İslam’ın, müntesiplerine öğrettiği her bir ibadette, insanın ruhunu ve bedenini geliştirecek yönler vardır. Zira İslam, insanı bir bütün olarak ele alır ve onu her yönüyle tatmin eder. Mesela namaz, Allah’ın huzuruna çıkmak için en büyük bir ibadettir. Aracıya, vasıtaya gerek kalmadan her inanan, namazla Allah’ın huzuruna varır ve O’na içini döker, O’ndan medet bekler. Hele bir de namazını tam bir konsantrasyonla, Allah huzurunda bulunmanın şuuruyla kılarsa işte o zaman birden gökler ötesiyle irtibata geçer ve tarif edilmez zevkler yaşar. Bu zevki bir başka yerde bulması da mümkün değildir. Çünkü birincisi namazı ibadet kastıyla kılar, ikincisi ise hedefinde Allah ve O’nun rızası vardır. İşte bu iki husus, Müslüman’ı yaptığı ibadetlerde ve bütün hayatında farklı kılar ve başka uygulamalara ihtiyaç bırakmaz. Evet ibadet kastı ve Allah rızasını gaye edinme.. yoga ve benzeri uygulamalara başvuranlarda ise, bu iki husus yoktur. Ne ibadet kastıyla yaparlar yaptıklarını ne de hedeflerinde Allah rızası vardır. Bütün mesele onlara göre ruhu geliştirmek, bir başka ruhla bütünleşmek, ruhun kendine mahsus olan ve içinde potansiyel olarak bulunun zevke ulaşmak, bu arada spor yapmak, bedeni de geliştirmek vs.dir. Bunlar, bizim anladığımız manada ruhu tatmin etmez. Zira yukarıda da beyan ettiğimiz gibi ruh, Allah’tan insana üflenmiş bir nefhadır bir kutsi nefestir. (Bkz: Secde Suresi, 32/9; Enbiya Suresi, 21/91) Bu durumda onun Allah’la irtibatı koparılarak tatmin edilmesi mümkün değildir.

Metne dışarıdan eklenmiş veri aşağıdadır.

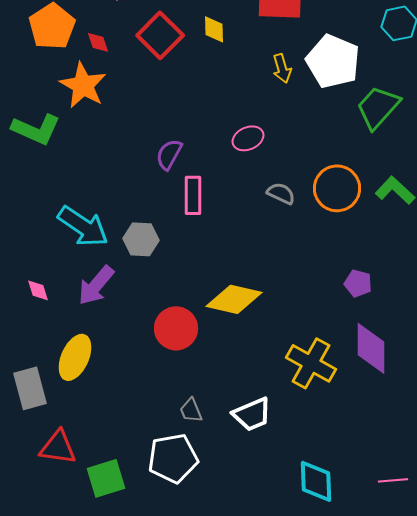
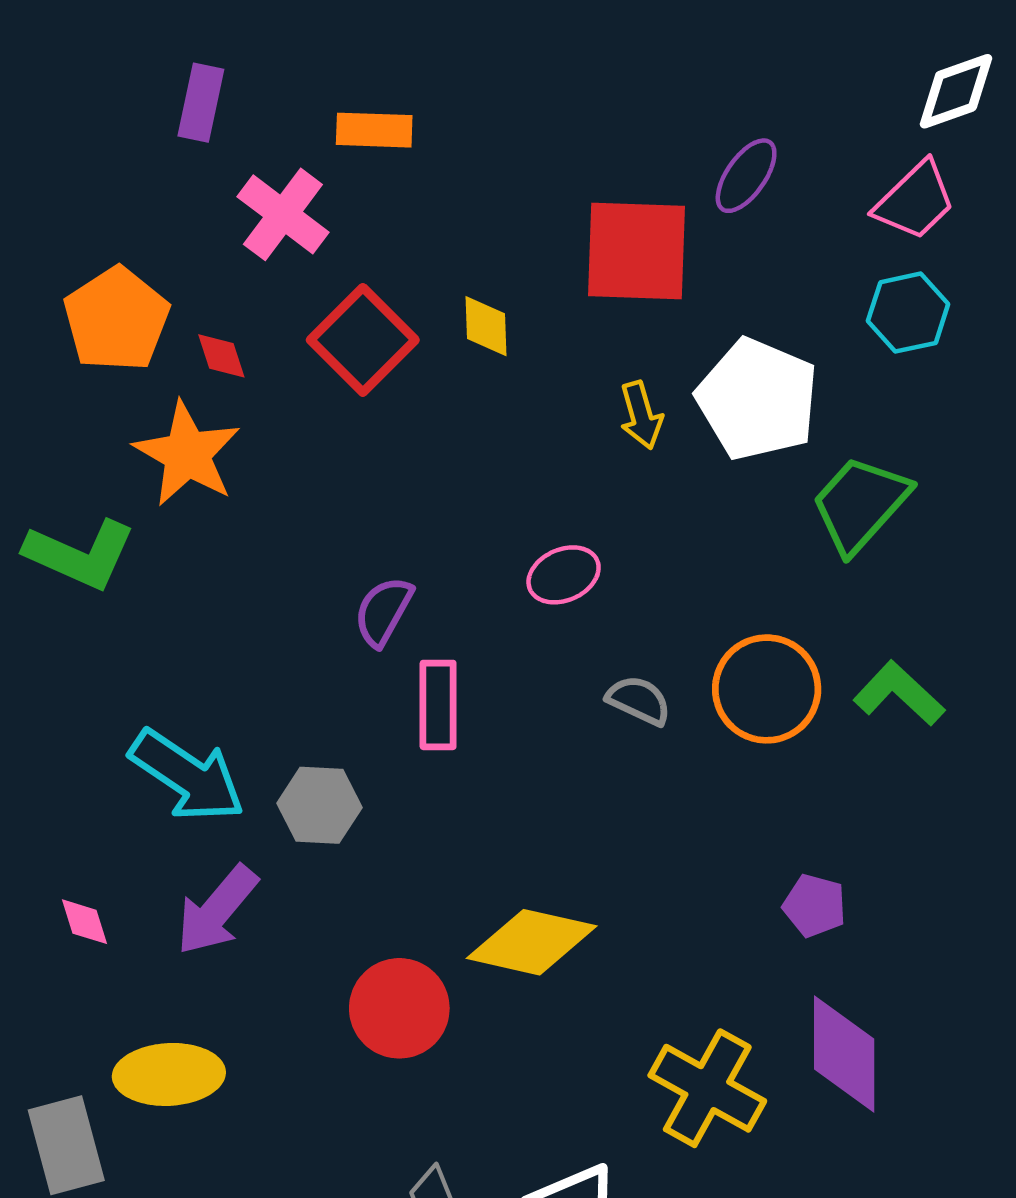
yellow ellipse: (75, 357) -> (169, 1074), turned 63

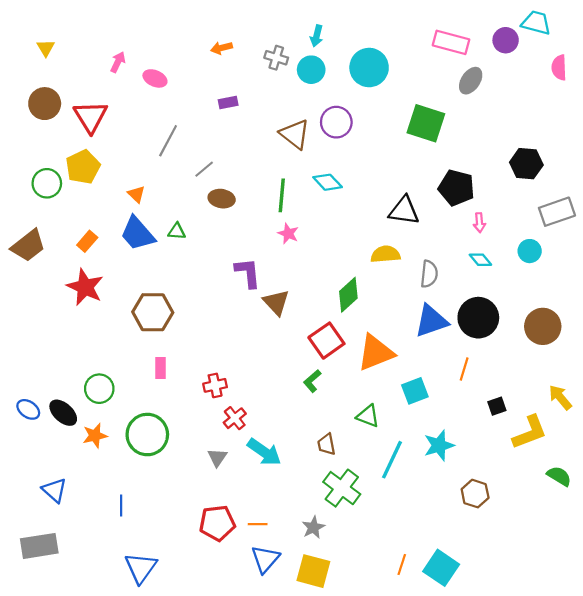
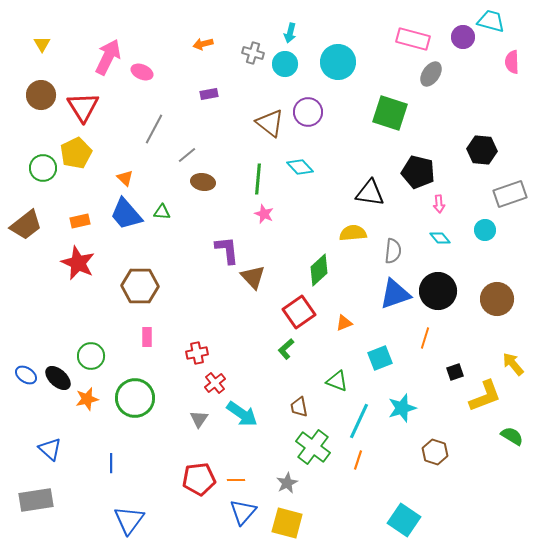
pink arrow: (118, 62) -> (108, 57), size x1.8
orange rectangle: (87, 241) -> (80, 221), turned 36
orange triangle: (376, 353) -> (344, 323), size x0.5
orange line: (402, 565) -> (358, 460), moved

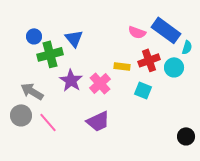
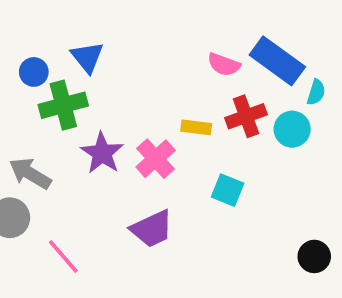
blue triangle: (74, 38) -> (87, 57), moved
cyan square: (143, 90) -> (228, 190), moved
pink line: (48, 122) -> (63, 256), moved

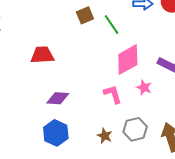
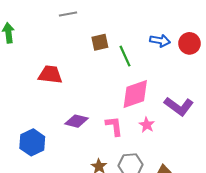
purple diamond: (58, 98) -> (77, 121), moved
blue hexagon: (56, 133) -> (32, 142), moved

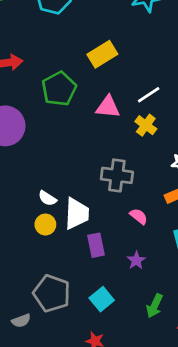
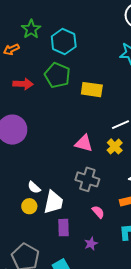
yellow rectangle: (102, 54) -> (92, 90), turned 30
green pentagon: (59, 89) -> (57, 75), moved, turned -30
pink triangle: (108, 107) -> (84, 143), moved

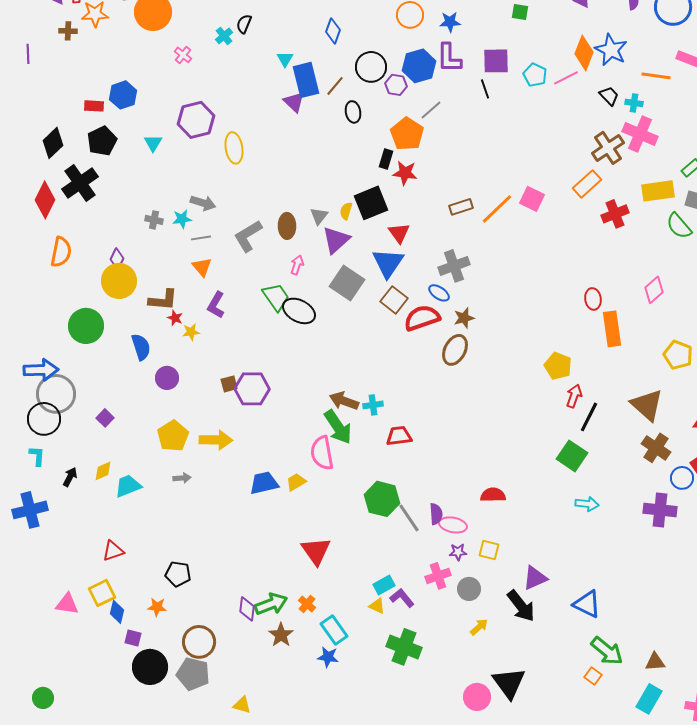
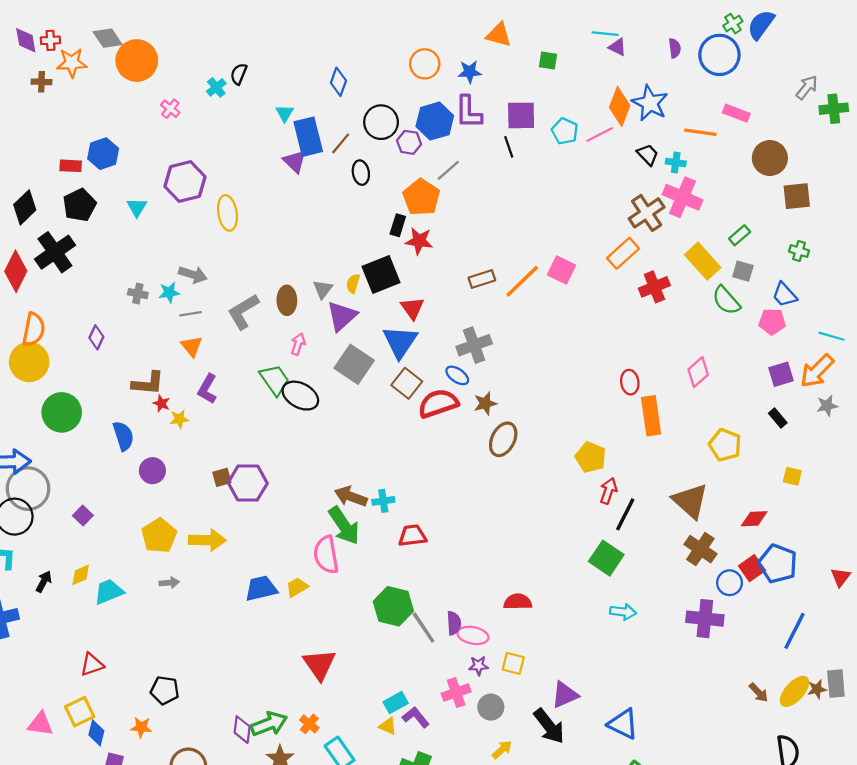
yellow rectangle: (658, 191) -> (703, 261), turned 56
yellow circle: (119, 281) -> (29, 362), moved
brown ellipse: (455, 350) -> (503, 439), moved

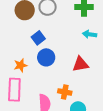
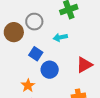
cyan arrow: (90, 34) -> (60, 37), moved

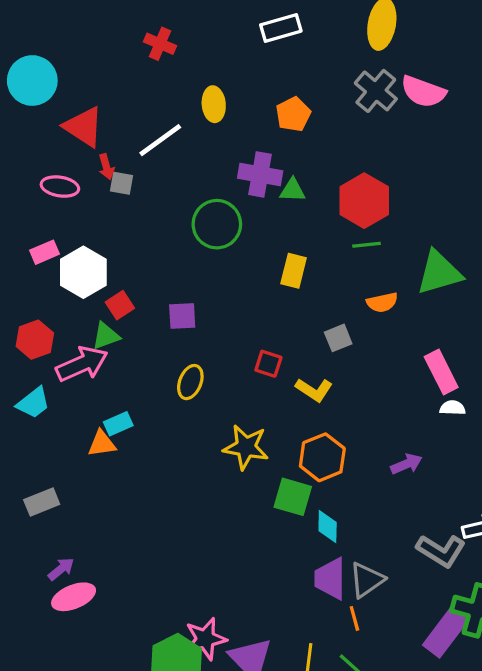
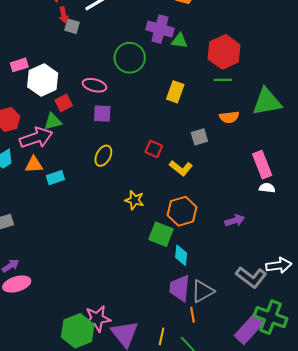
pink ellipse: (60, 187) -> (94, 85), moved
orange triangle: (102, 444) -> (34, 165), moved
yellow star: (246, 447) -> (134, 200), size x0.7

Yogayı sadece spor maksadıyla yapan ve gerisi önemli değil diye düşünenlere gelince, sonu riskli olan, zamanla bir resime, bir heykele tapınmaya kadar götüren böyle bir metottan uzaklaşıp, sonu risksiz ve insanı beden itibariyle geliştiren başka spor dallarını uygulamak gerekir. Diğer türlü Allah korusun, bedenimi geliştiriyorum diye ruha ehemmiyet vermemek, beden gibi dar kalıplı ve fani bir sistemi düşünürken, ruh gibi sahibini bularak ve ebedî yaşayarak tatmin olacak olan bir harika sistemi ihmal etmek, ruhu bedene yedirmek manasına gelir ki bu da insanın insanlığının bitişi demektir. Sadece insanlığın bitişi de değildir, aynı zamanda ebedi bir hayatın sönmesi manasına gelir.